Being a chief information officer (CIO) is a challenging job. Whether your goal as a CIO is to thrive, or merely to survive, you must juggle:

  • Projects: delivering on time, on budget and with high quality
  • Costs: maintaining acceptable IT cost levels relative to overall business budgets
  • Reliability: providing acceptable up time, response time and security of key systems
  • Support: responding to customer and system needs for troubleshooting and preventative maintenance

These could be viewed as basic, traditional areas of responsibility, and they have been around since the beginning of IT. Today, additional CIO demands and expectations include

  • Innovation: using technology to bring new business solutions to the table
  • Partnerships: building and managing relationships with technology vendors, business partners and executives within your company
  • Staffing: providing the necessary resource levels and skill sets, including outsourcing
  • Comparisons: gathering intelligence on the competition and performing well relative to competitive benchmarks

Some technology analysts have suggested there is too much for the CIO to do, that expectations are so high a CIO cannot possibly meet them. They further suggest the path for the CIO is to focus on one or two responsibilities, and do well at those.

Where to focus

Can a CIO succeed or survive if projects are delivered well, but IT costs are out of control? If costs are managed, but no technology innovation is brought to the business? If innovation is brought forward, but vendor relationships are not cultivated? Like juggling chainsaws, it is dangerous to take your eye off any of these.

I submit that a CIO must address all of these eight elements to be successful. He/she must be "holistic" in approach to the job and its underlying responsibilities.

As Ronald Reagan said, "It's true hard work never killed anybody, but I figure, why take the chance?" I am not suggesting you must do all of these by yourself, but I am suggesting you take accountability for each, drive results in each, and monitor progress of each.

As a healthcare CIO, I used the framework above to monitor progress or issues in each area. Annually, I utilized this framework to report on each of these elements to our board of directors. It served as a CIO report card, or balanced scorecard.

Art vs. science

One might argue that being a CIO is an art, based on soft skills and experience. I, however, aim to focus on the science of being a CIO, the "how to." I will detail numerous approaches and techniques from my 30-plus years of IT management, to offer nuggets of information that may help with improvement in each of these eight CIO responsibilities.

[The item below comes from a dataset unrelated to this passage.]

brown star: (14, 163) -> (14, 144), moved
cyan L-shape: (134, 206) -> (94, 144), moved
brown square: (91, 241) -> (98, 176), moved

While soft skills (e.g., communication, leadership, decision-making) are important to the role, we'll delve into the more specific hard skills needed. For example, in negotiating technology contracts, communication skills are important to the task, but we'll address specific contract details that can make the technology contract better, like avoiding "then current" fees on renewal.

Why listen to me?

I do not suggest I possess all the answers to the mysteries of being a CIO. But given my decades of IT management experience, and success by third-party objective measures, my goal is to share the secrets I have discovered, to give back to the IT community.

I have been accused of being well-organized and direct. The style of my writing is a reflection of that — a style I have used for years in executive presentations. CIOs, like other business executives, do not have time for lengthy, complex material.

This and future articles hopefully will enable quick, pinpoint navigation, to help you quickly focus on a specific area of interest or area for improvement. From there, I aim to provide specific techniques from my experience in that particular area. I hope you will find a nugget here and there to help you on your IT journey.